Service in the Peace Corps involves enduring hardships; it's one of the core expectations. It's important, though, to keep in mind that hardship comes in many forms. For some our main hardship is lifestyle, adjusting to different, usually lower, standards of living. For others our main hardship is work, difficulty collaborating with counterparts. Often it's a combination of the two.

However, no one outright chooses his or her own site. We are placed in our site and are expected to work. We put forth our best effort based on where the office has placed us. For some reason among volunteers, placement in a more developed site is grounds for light ridicule.

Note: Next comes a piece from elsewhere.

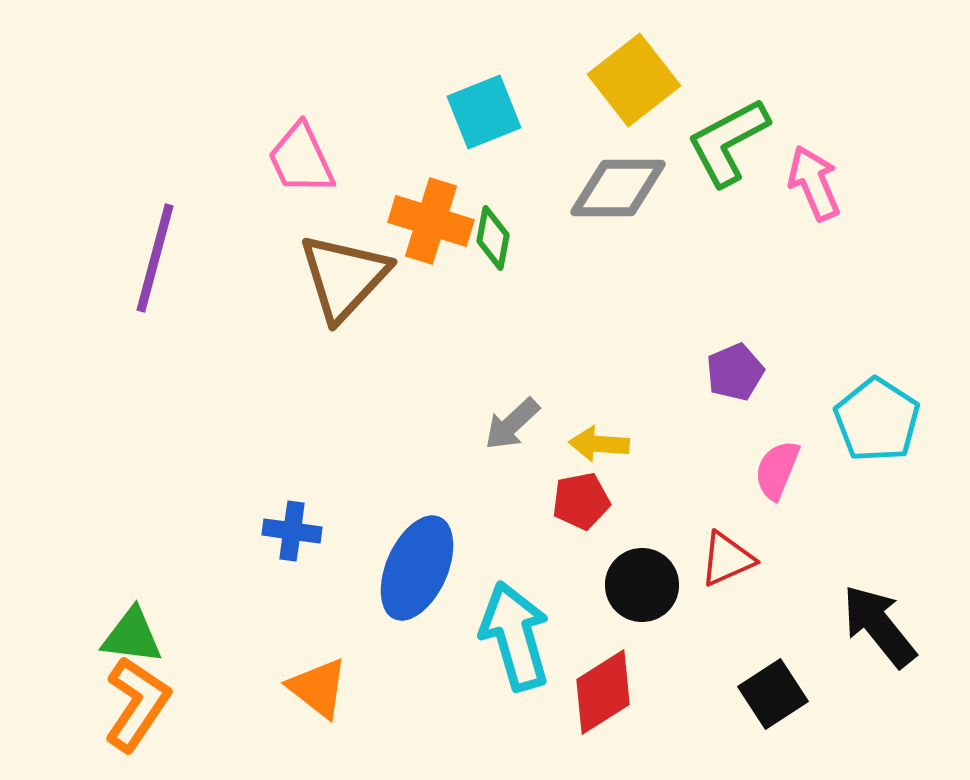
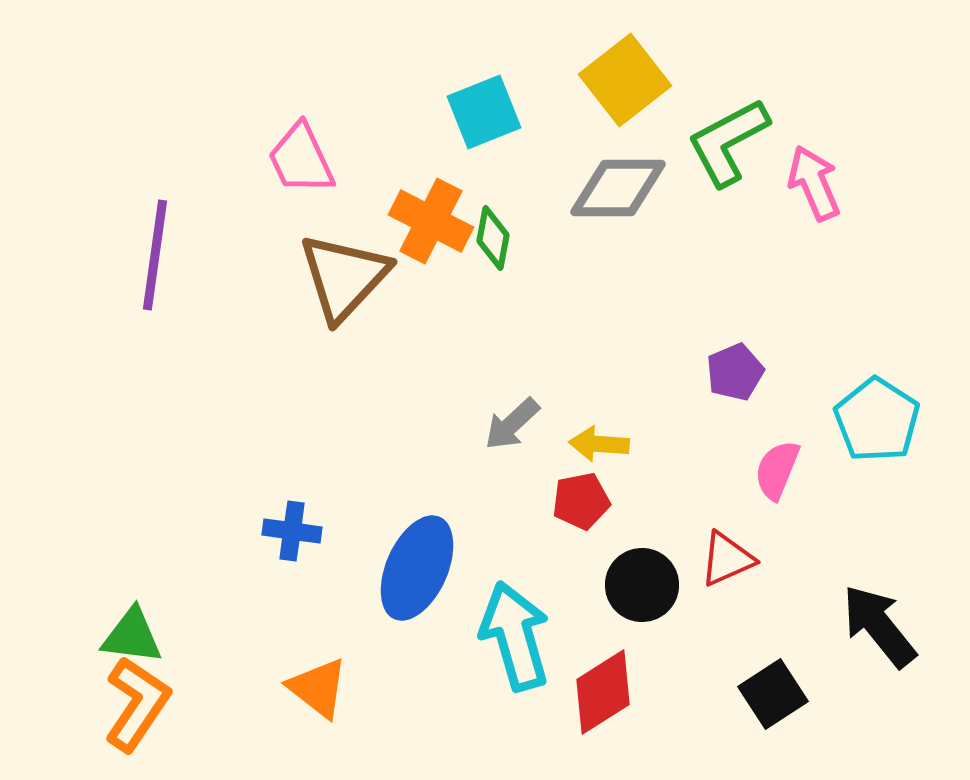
yellow square: moved 9 px left
orange cross: rotated 10 degrees clockwise
purple line: moved 3 px up; rotated 7 degrees counterclockwise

Volunteers somewhere in the world coined the term Posh Corps, as if to suggest that a particular place could be something other than a 'real' Peace Corps site. This mindset is simply displaced anger at the reality of our own life onto the reality of another, at those who live in what some might consider an "easier" site.

The last La Vaina had a feature with this quote: "I took hot showers in site...I COS'ed on July 26th, but the guilt still persists." Why should taking hot showers by boiling our water be a luxury in which we're not allowed to partake? If a volunteer wants to warm up water for himself, no one should tell him he can or should not. Why is having electricity and Internet access worthy of scorn? We all live differently based on our sites, and even within that range of sites each volunteer can choose to live his or her own way. Sometimes we wash our clothes in the river or by hand, other times in a neighbor's washing machine or our own, and yet other times we treat ourselves to full service laundry at the nearest provincial capital. We all know better than to draw attention to ourselves by living extravagantly, but a hot shower or some peanut butter does not constitute extravagance.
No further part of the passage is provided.